Book on women of Wellington coming in December, local blogger gets published

A local blogger’s research on Wellington women in the village’s early years is set to be published in book form this winter.

Nicole Hayes’ blog, “19th Century Wellington,” has been up and running for four years. During research in the past year, she came into contact with Stuart Bradley, a retired attorney and family genealogist in Virginia.

Bradley’s family was among the first settlers in Wellington in 1818 and intermarried with the Howks. In the 1830s, Henry Bradley wrote a diary about life as a child in the village.

Through his own research, Stuart self-published the diary with the help of a Kickstarter campaign, which Hayes contributed to.

The venture led to Bradley starting his own publishing firm. Now he wants to help Hayes put her work in print.

It will be titled “Fully Equal to the Situation: Nineteenth Century Women of Wellington, OH.”

“I wasn’t even trying to get it published,” she said. “This is just something I love doing. I told Stuart he inspired me. For a long time, I’d been thinking of publishing something in hard copy. Not everyone has a computer and people have told me they’d love to see my work in print. Publishing seemed so authoritative, though.”

The book’s title comes from an early female settler in Wellington who whose quote was published in 1896 in “A Memorial to the Pioneer Women of the Western Reserve.”

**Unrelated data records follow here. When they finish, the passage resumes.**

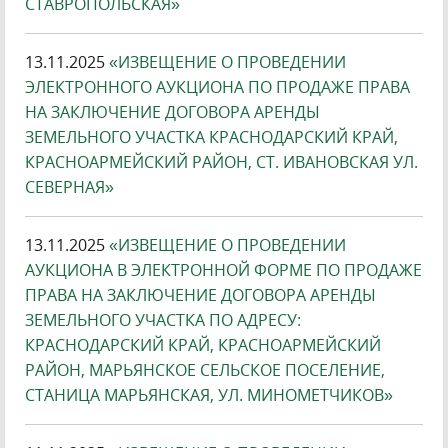
СТАВРОПОЛЬСКАЯ»
13.11.2025
«ИЗВЕЩЕНИЕ О ПРОВЕДЕНИИ
ЭЛЕКТРОННОГО АУКЦИОНА ПО ПРОДАЖЕ ПРАВА
НА ЗАКЛЮЧЕНИЕ ДОГОВОРА АРЕНДЫ
ЗЕМЕЛЬНОГО УЧАСТКА КРАСНОДАРСКИЙ КРАЙ,
КРАСНОАРМЕЙСКИЙ РАЙОН, СТ. ИВАНОВСКАЯ УЛ.
СЕВЕРНАЯ»
13.11.2025
«ИЗВЕЩЕНИЕ О ПРОВЕДЕНИИ
АУКЦИОНА В ЭЛЕКТРОННОЙ ФОРМЕ ПО ПРОДАЖЕ
ПРАВА НА ЗАКЛЮЧЕНИЕ ДОГОВОРА АРЕНДЫ
ЗЕМЕЛЬНОГО УЧАСТКА ПО АДРЕСУ:
КРАСНОДАРСКИЙ КРАЙ, КРАСНОАРМЕЙСКИЙ
РАЙОН, МАРЬЯНСКОЕ СЕЛЬСКОЕ ПОСЕЛЕНИЕ,
СТАНИЦА МАРЬЯНСКАЯ, УЛ. МИНОМЕТЧИКОВ»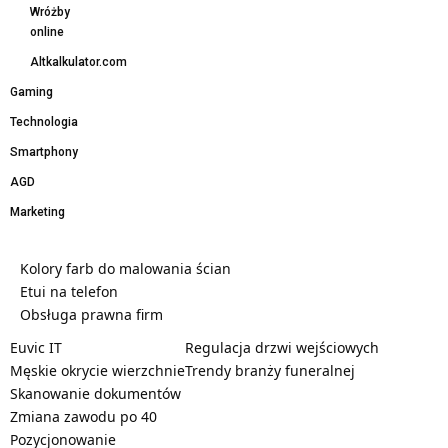
Wróżby
online
Altkalkulator.com
Gaming
Technologia
Smartphony
AGD
Marketing
Kolory farb do malowania ścian
Etui na telefon
Obsługa prawna firm
Euvic IT
Regulacja drzwi wejściowych
Męskie okrycie wierzchnie
Trendy branży funeralnej
Skanowanie dokumentów
Zmiana zawodu po 40
Pozycjonowanie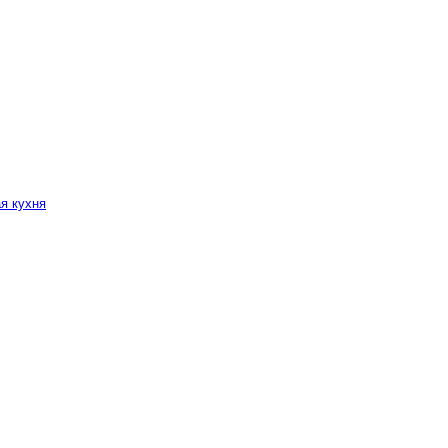
ая кухня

“Her life was extremely different here than what she experienced back home,” said Hayes. “She was out in the wilderness and doing everything she could to adapt. She was fully equal to the situation and prospered here in the village.”

To gauge interest in a print version of Hayes’ research, a Kickstarter was created with the goal of raising $1,000 in pre-orders.

That amount was surpassed in two days.

Those wishing to reserve their own copy can do so at through Sept. 16. This is a shortened version of the Kickstarter address.

The finished product is expected to ship in December, Hayes said.

“I was kind of surprised that people from all over have contributed, not just from Wellington,” she said. “One person commented that they didn’t even know anything about Wellington but it sounds interesting.”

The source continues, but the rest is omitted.